La Grande Arche is cube that is one-hundred-six meters high. It has a concrete frame covered by glass and white Carrara marble from Italy. It was designed in 1989 by a Danish architect Otto van Spreckelsen in the two-hundredth anniversary of 1789 French Revolution. It is a skyscraper, and a government office building. It is located in the business district of Paris, France, and is also known as "La Défense". 

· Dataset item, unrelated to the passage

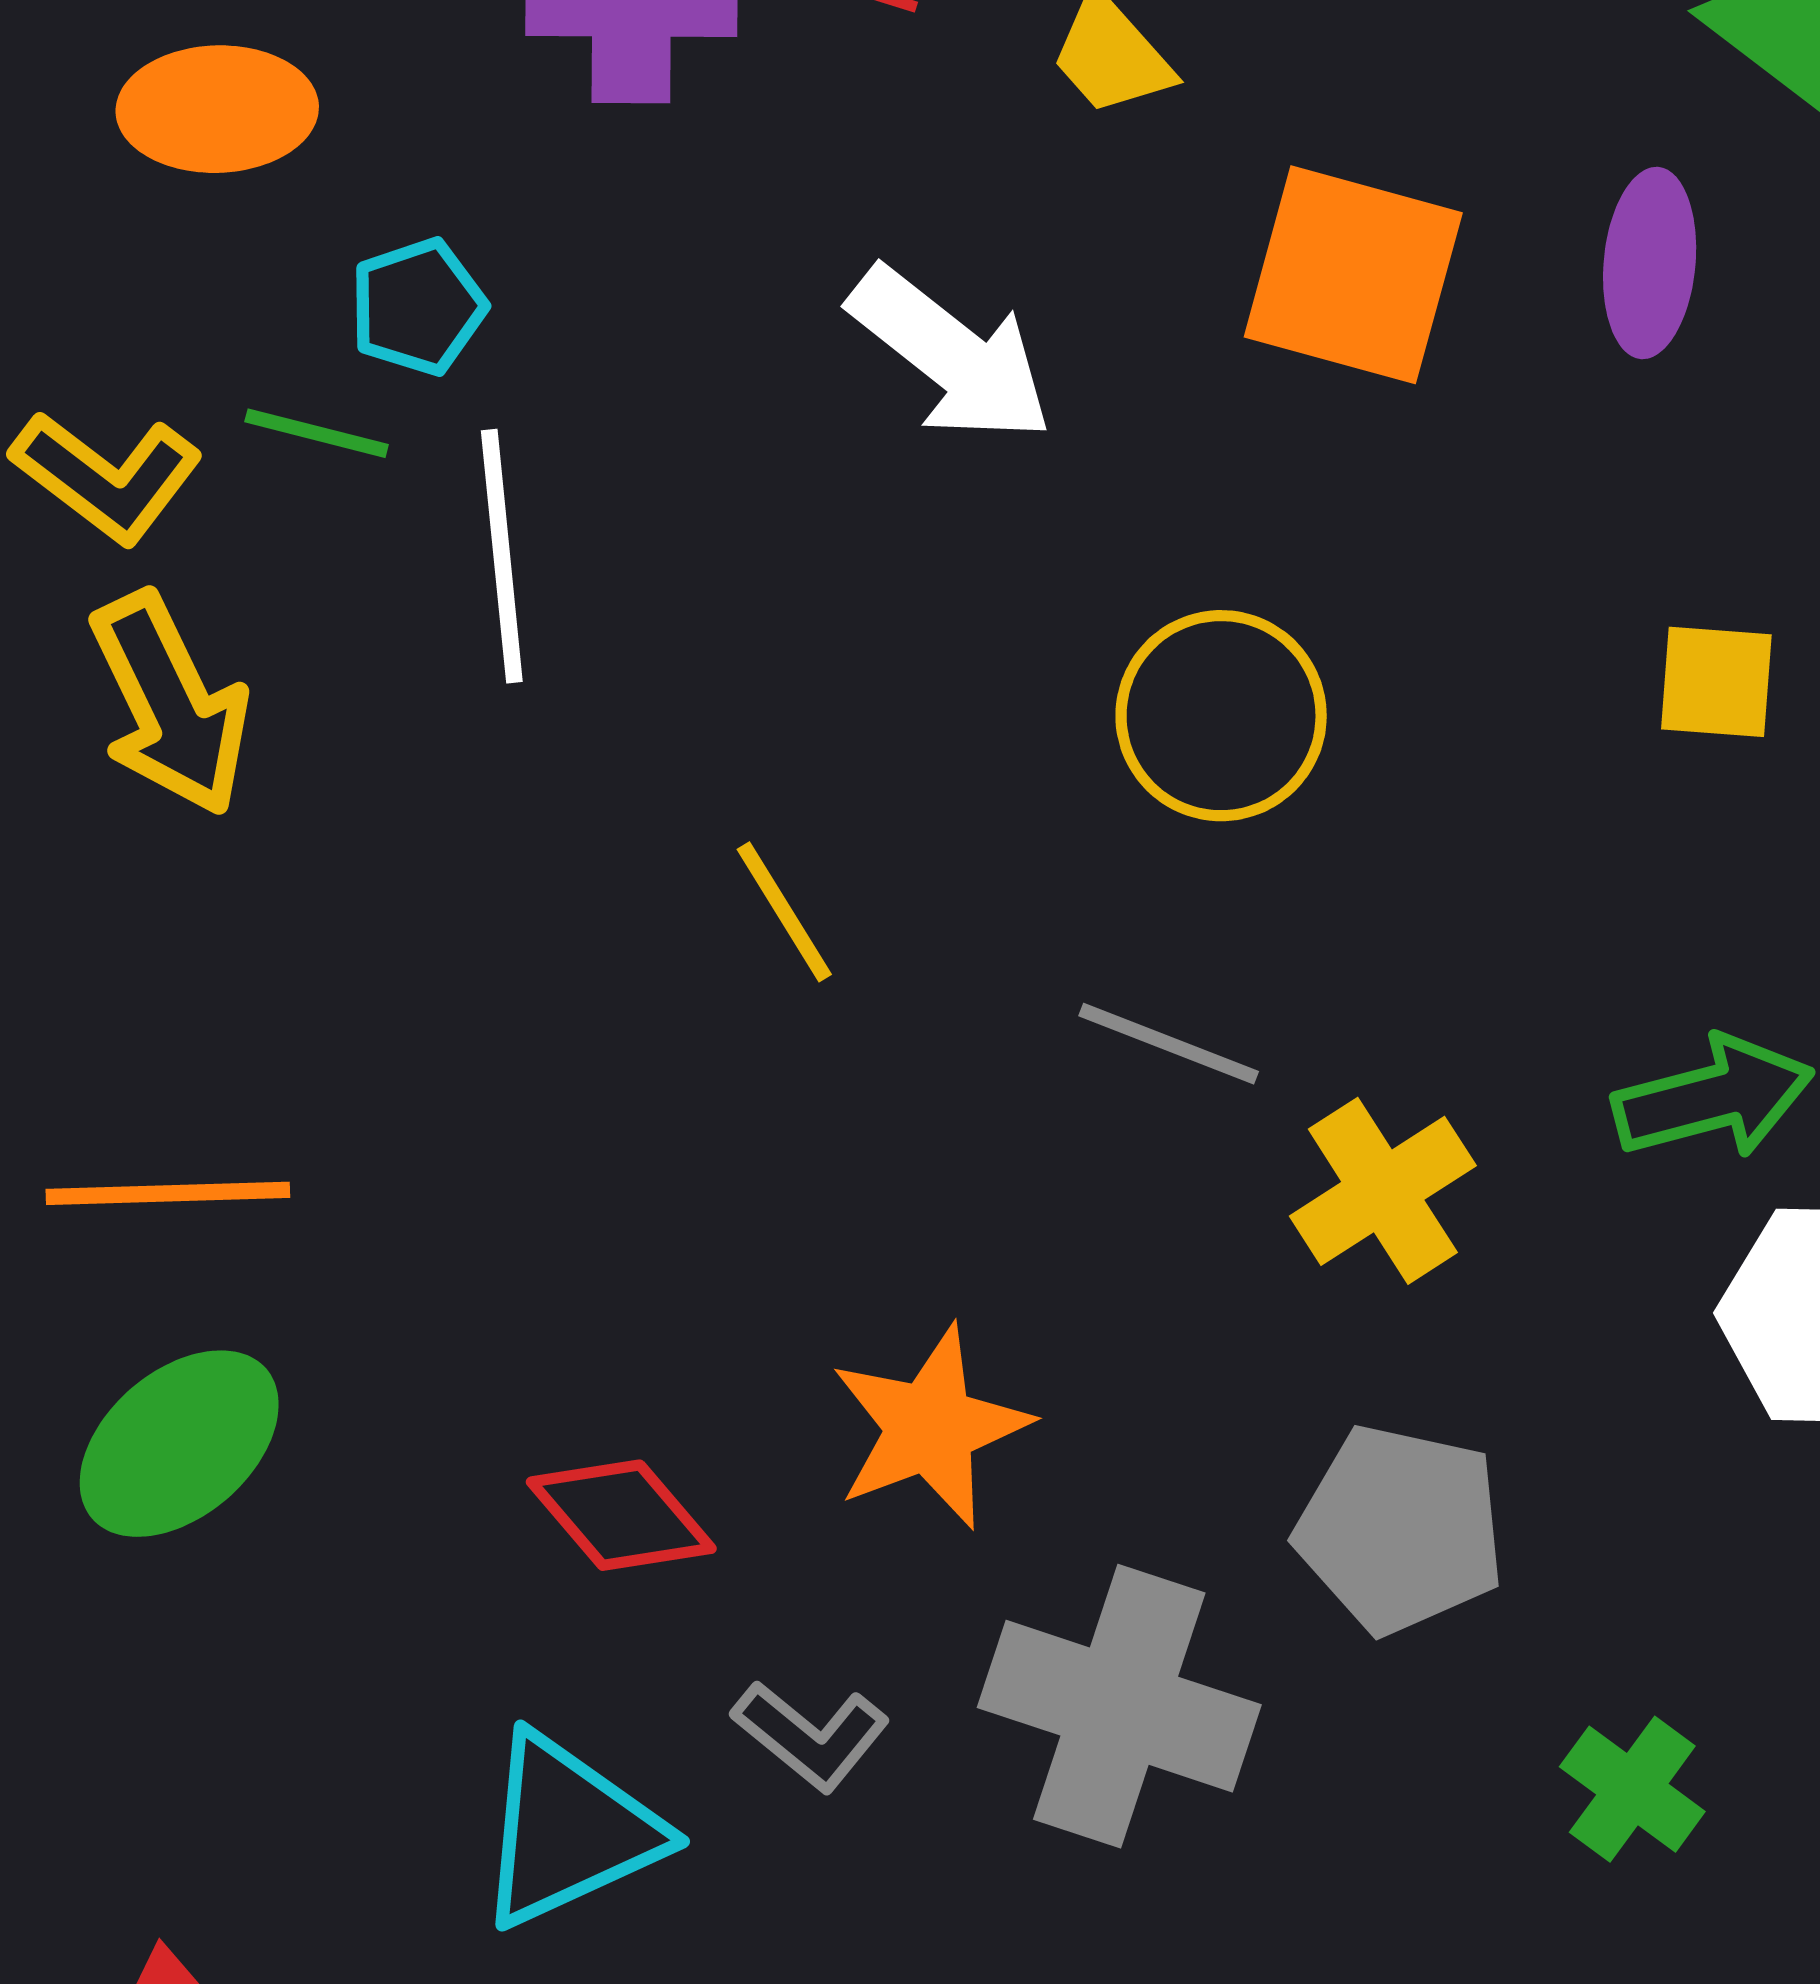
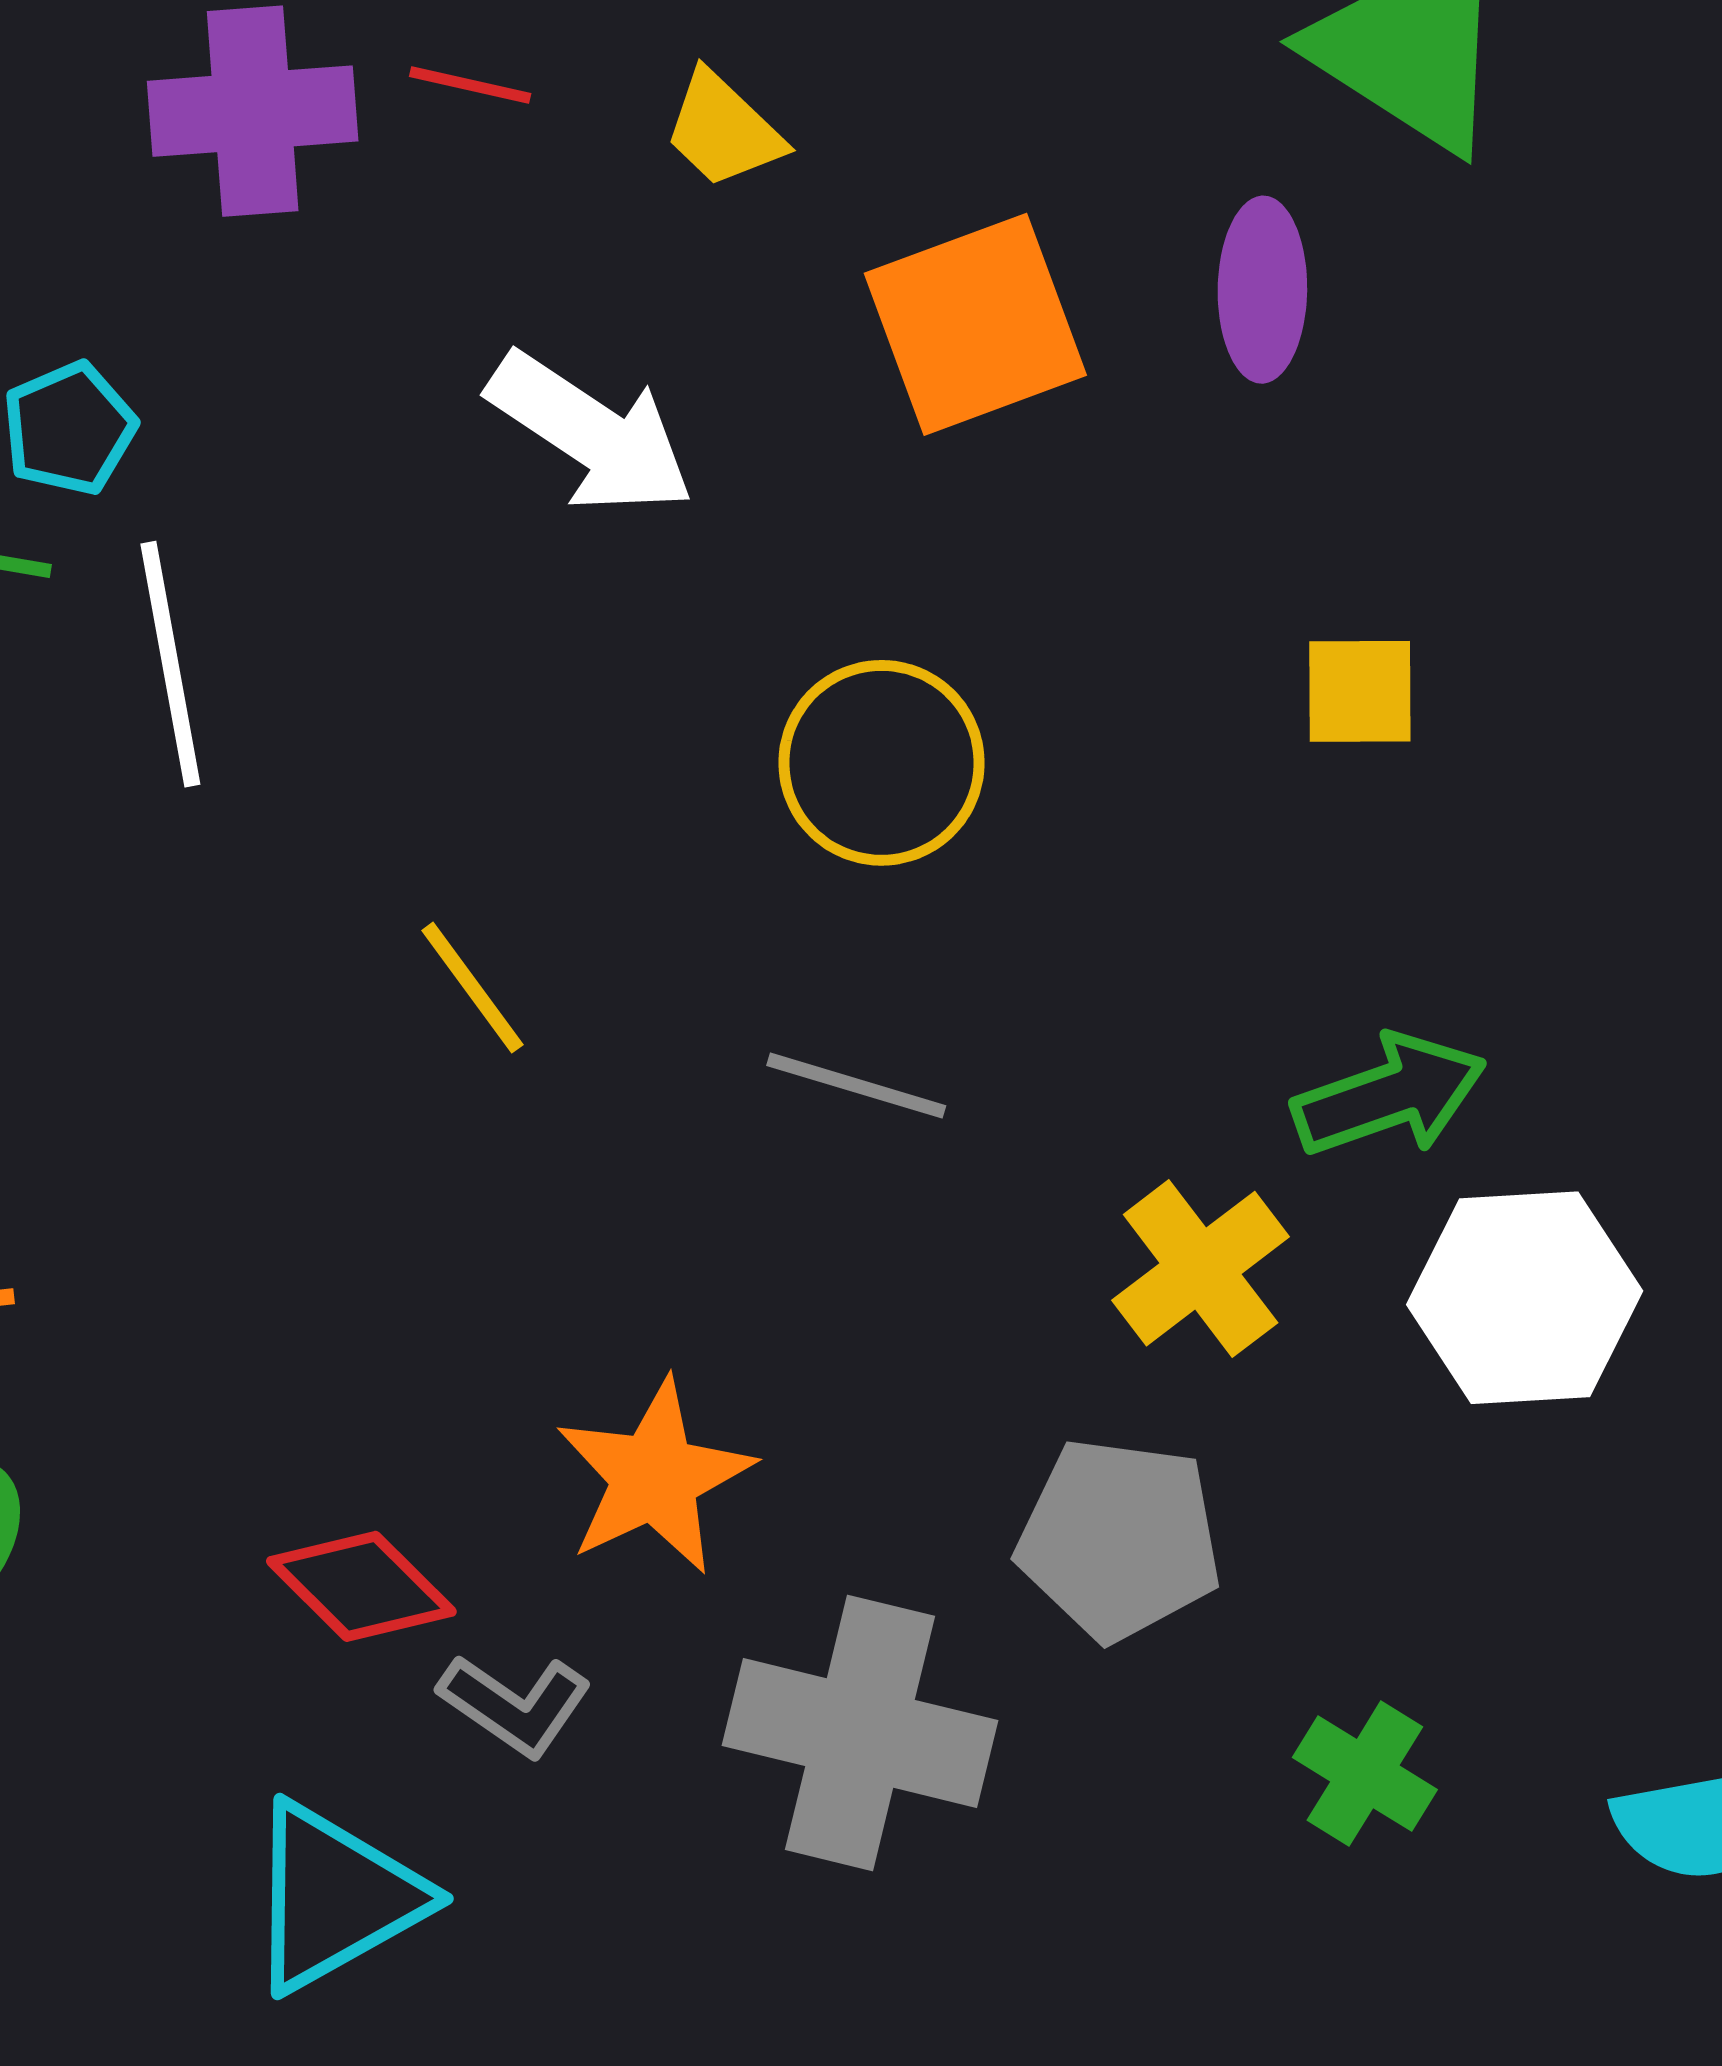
orange square: (1353, 275) -> (975, 324), turned -31
yellow cross: (1383, 1191) -> (1201, 1269), moved
gray L-shape: (811, 1736) -> (515, 1705), moved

Saturday, February 21, 2015



Le Centre Pompidou



The construction of The Pompidou Center cost 58,800,000 Euros. Together in 1971, Richard Rogers and Renzo Piano, also with Ove Arup & Partners, won a competition for an "information, entertainment and cultural center". The building was design and completely built in six years. It is located in Paris, France, and has a modern art museum, industrial design center, reference library, children's library and art center, audio-visual research center, and restaurants. The Pompidou Center is 46m tall. 


L'Opéra Garnier


The very famous love story "The Phantom of the Opera" was based on the basement of The Opera House because of the fact that it kept flooding. Charles Garnier is the architect of the famous Opera House. The Garner Opera House's construction started on August 1861 and inaugurated on January 5, 1875. The Opera house took fourteen years to build, and it was one of the one-hundred-seventy-one proposals sent in to a competition, and won the competition. It cost 36,010,571.04 French Francs. It is fifty-six meters high, and one-hundred-fifty-four . nine meters long. 





L'Arc de Triomphe


The Arc de Triomphe's construction was ordered by The French Emperor Napoleon. The Arc cost 9.3 million French Francs, which was an enormous amount of money at that time. The construction of The Arc de Triomphe was completed by 1836, which was much time after Napoleon had past away in 1821. The Arc de Triomphe is a memorial, dedicated to the French soldiers who died during World War One.  Napoleon's soldiers won the Russo-Austrian army on December 2, 1805. Napoleon then told his victorious soldiers "You will return home though arch of triumph". The Arc is 49m high, 22m deep, and 45m wide. On the Arc there is one-hundred-twenty-eight names of the battles fought by the French Republic and "1814" is engraved on the walls under the vault, along with the names of the generals who fought them. 


Le Musée de Louvre



The Louvre Museum opened to the public in August 10, 1793. For over six-hundred years the Louvre was a symbol of wealth, decadence of the French Monarchy, and power. Today it is one of the world's largest museums, with 70,000 pieces of art in 650,000 square feet. It has about 8.8 million visitors yearly, and it takes about two-thousand employees to maintain the museum. One is the biggest and most valuable artworks of the world is at The Louvre which is the "Mona Lisa". The Louvre Museum is 21m tall.